## DATA FOR REVIEW
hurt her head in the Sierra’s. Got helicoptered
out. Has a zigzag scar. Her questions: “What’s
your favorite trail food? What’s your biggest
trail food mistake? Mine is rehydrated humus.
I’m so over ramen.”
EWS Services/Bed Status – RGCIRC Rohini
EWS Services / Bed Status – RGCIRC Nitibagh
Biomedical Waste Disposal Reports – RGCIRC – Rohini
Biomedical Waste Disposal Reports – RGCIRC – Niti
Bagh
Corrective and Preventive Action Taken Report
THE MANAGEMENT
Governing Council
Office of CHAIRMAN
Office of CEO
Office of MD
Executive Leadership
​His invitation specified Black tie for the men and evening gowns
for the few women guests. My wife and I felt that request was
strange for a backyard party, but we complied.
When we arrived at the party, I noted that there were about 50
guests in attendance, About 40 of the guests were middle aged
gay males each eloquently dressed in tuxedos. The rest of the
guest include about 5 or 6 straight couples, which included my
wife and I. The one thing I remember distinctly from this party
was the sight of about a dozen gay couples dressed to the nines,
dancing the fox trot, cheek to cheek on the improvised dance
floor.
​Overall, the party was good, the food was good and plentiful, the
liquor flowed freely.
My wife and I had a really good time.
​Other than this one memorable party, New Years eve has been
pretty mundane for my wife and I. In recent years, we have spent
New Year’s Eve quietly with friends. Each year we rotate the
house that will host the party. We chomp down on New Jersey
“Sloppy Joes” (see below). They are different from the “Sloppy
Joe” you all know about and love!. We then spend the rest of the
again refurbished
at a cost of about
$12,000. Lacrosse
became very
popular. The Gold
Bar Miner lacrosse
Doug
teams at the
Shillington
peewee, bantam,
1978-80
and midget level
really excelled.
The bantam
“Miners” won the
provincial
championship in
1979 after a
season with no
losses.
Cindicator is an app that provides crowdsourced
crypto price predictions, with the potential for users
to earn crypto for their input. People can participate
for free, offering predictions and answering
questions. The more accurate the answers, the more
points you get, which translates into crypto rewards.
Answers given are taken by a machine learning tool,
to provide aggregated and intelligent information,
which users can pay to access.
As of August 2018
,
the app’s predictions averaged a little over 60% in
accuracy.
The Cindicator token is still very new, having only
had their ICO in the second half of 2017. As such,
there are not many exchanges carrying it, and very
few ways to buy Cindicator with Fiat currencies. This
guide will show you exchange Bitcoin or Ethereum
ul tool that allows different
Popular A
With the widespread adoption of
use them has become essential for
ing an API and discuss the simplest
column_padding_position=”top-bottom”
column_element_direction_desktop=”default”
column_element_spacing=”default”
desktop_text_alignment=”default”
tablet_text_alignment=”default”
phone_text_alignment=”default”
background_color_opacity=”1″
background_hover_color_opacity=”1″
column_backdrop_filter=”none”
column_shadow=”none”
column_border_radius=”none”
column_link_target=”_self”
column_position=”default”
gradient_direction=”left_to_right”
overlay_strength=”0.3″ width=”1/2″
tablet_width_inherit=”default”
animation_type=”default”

* * *

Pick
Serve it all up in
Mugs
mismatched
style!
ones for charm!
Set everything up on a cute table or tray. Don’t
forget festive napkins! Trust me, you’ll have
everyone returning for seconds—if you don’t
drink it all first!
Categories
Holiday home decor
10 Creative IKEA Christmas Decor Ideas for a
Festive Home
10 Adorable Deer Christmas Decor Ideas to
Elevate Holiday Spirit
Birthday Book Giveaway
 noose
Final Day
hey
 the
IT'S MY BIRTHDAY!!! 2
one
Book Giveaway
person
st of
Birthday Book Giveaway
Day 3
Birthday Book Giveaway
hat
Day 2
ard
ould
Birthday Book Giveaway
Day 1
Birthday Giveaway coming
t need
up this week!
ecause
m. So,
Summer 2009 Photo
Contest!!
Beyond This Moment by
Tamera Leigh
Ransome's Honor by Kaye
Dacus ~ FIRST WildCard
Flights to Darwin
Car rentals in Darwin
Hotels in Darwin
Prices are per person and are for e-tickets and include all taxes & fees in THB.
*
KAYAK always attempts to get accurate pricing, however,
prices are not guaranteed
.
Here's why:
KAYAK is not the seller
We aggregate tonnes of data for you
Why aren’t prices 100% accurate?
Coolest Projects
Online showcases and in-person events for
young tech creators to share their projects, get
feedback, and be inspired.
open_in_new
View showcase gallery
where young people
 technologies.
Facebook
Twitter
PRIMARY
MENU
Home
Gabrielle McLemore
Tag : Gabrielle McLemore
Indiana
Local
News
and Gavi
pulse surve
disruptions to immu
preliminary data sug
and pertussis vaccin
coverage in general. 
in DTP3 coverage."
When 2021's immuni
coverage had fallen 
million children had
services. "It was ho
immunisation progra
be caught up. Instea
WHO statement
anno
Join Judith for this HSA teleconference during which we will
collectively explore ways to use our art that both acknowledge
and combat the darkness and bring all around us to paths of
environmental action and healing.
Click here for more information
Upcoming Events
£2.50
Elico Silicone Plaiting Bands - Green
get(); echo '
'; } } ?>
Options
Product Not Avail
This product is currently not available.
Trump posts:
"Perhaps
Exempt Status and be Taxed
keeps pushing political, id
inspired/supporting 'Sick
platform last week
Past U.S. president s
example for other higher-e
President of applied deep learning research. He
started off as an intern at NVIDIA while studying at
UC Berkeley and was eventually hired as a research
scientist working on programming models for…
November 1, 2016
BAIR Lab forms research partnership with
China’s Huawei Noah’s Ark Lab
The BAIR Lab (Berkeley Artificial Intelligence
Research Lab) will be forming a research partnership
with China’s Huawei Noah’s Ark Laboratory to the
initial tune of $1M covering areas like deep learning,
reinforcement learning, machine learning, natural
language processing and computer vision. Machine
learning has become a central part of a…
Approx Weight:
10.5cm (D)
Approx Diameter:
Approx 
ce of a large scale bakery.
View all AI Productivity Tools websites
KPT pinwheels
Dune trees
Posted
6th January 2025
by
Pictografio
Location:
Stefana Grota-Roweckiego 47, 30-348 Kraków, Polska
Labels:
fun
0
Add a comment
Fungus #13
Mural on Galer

## WHAT YOU HAVE TO DO
Your task is to count the lines of the records that contain "crypto". Answer with only that number.

## PROBLEM SOLUTION
3